• **Aim of the exercise**:
Print the entries that appear below, exactly as written and without their pictures.

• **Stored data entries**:

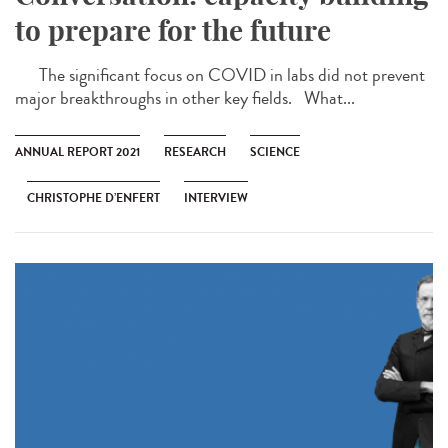
to prepare for the future
The significant focus on COVID in labs did not prevent
major breakthroughs in other key fields. What...
ANNUAL REPORT 2021
RESEARCH
SCIENCE
CHRISTOPHE D’ENFERT
INTERVIEW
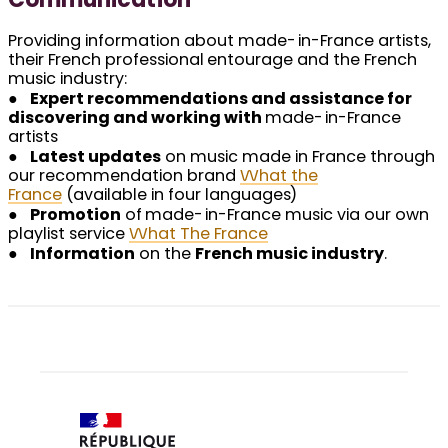
Communication
Providing information about made-in-France artists,
their French professional entourage and the French
music industry:
●
Expert recommendations and assistance for
discovering and working with
made-in-France
artists
●
Latest updates
on music made in France through
our recommendation brand
What the
France
(available in four languages)
●
Promotion
of made-in-France music via our own
playlist service
What The France
●
Information
on the
French music industry
.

• **Task answer**:
to prepare for the future
The significant focus on COVID in labs did not prevent
major breakthroughs in other key fields. What...
ANNUAL REPORT 2021
RESEARCH
SCIENCE
CHRISTOPHE D’ENFERT
INTERVIEW
Communication
Providing information about made-in-France artists,
their French professional entourage and the French
music industry:
●
Expert recommendations and assistance for
discovering and working with
made-in-France
artists
●
Latest updates
on music made in France through
our recommendation brand
What the
France
(available in four languages)
●
Promotion
of made-in-France music via our own
playlist service
What The France
●
Information
on the
French music industry
.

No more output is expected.